Although we expected to identify alterations in mRNA levels for a key set of G2/M cell-cycle genes, which could have explained the ess1 mitotic arrest phenotype, this was not the case. However, we did observe a remarkable similarity to microarray data from studies of ssu72 mutants (Ganem et al., 2003; Nedea et al., 2003). SSU72 encodes a Ser5-specific CTD phosphatase originally isolated as a suppressor of TFIIB (SUA7) mutations (Sun and Hampsey, 1996). Our results, based on a composite of the ts and regulated-promoter microarray data, mirror those obtained for ssu72 mutants (Table S1B). For example, eight of the 30 genes that showed the largest increase in expression in ess1 mutants are among the 28 genes that show the largest increase in ssu72 mutants (Fig. S1D). This overlap is highly significant (P=1.7e-12). Equally remarkable is that 11 of the 30 genes that showed the largest increases in ess1 mutants have snoRNAs immediately upstream (Table S1B), a situation similar to that in the ssu72 study (Ganem et al., 2003).

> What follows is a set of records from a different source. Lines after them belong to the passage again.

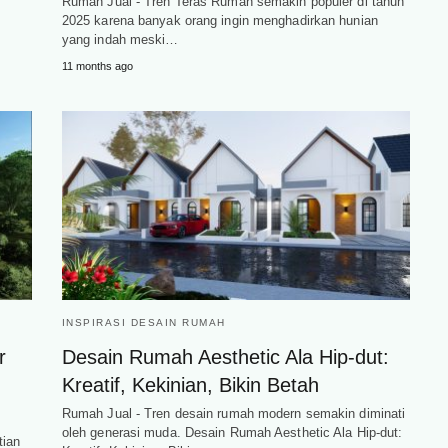
Rumah Jual - Tren Teras Rumah semakin populer di tahun
2025 karena banyak orang ingin menghadirkan hunian
yang indah meski…
11 months ago
INSPIRASI DESAIN RUMAH
r
Desain Rumah Aesthetic Ala Hip-dut:
Kreatif, Kekinian, Bikin Betah
Rumah Jual - Tren desain rumah modern semakin diminati
oleh generasi muda. Desain Rumah Aesthetic Ala Hip-dut:
tian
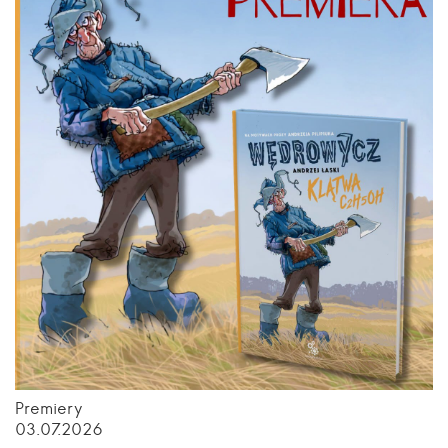
Premiery
03.07.2026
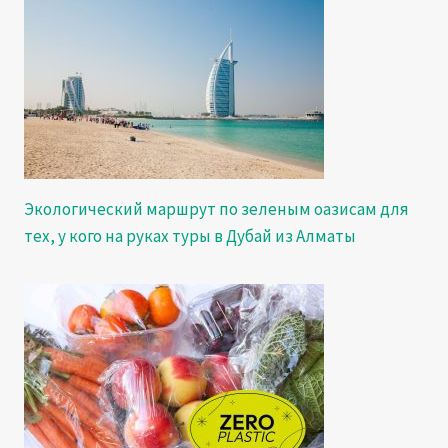
Экологический маршрут по зеленым оазисам для
тех, у кого на руках туры в Дубай из Алматы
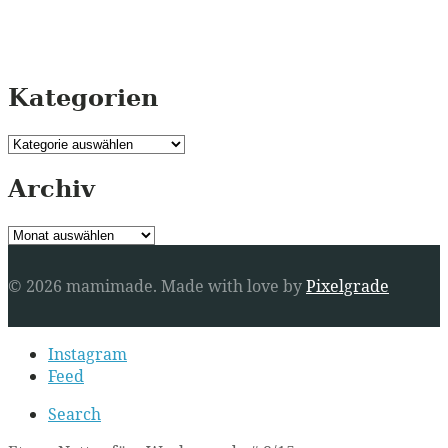
Kategorien
Kategorien
Archiv
Archiv
© 2026 mamimade.
Made with love by
Pixelgrade
Secondary
Instagram
navigation
Feed
Search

Based on studies done with Ssu72 and Nrd1 (Carroll et al., 2004; Dichtl et al., 2002; Ganem et al., 2003; Steinmetz and Brow, 2003; Steinmetz et al., 2001), we tested whether the increase in expression of selected genes in ess1 mutants was due to readthrough from upstream snoRNAs. Total RNA from wild-type and ess1 mutant yeast was reverse transcribed (RT) and amplified by PCR, using primers to intergenic regions downstream of snoRNAs (Fig. 1A). No intergenic transcription was detected in wild-type cells, whereas strong signals were detected in ess1ts mutants, even at permissive temperature (Fig. 1B). As expected, readthrough was generally more pronounced after a shift to 37°C. Readthrough from SNR5 into HEM4 was confirmed by the identification of fusion transcripts (Fig. 1C).
To survey transcription readthrough in ess1 mutants on a genome-wide scale, we used tiling microarrays (David et al., 2006) to compare RNA from wild-type and ess1ts mutant cells grown at 24°C or 34°C. Nearly all snoRNA genes exhibited readthrough transcription in ess1ts mutant cells, as suggested by a composite average (Fig. S2A), and shown for selected individual genes (Fig. 2A-F).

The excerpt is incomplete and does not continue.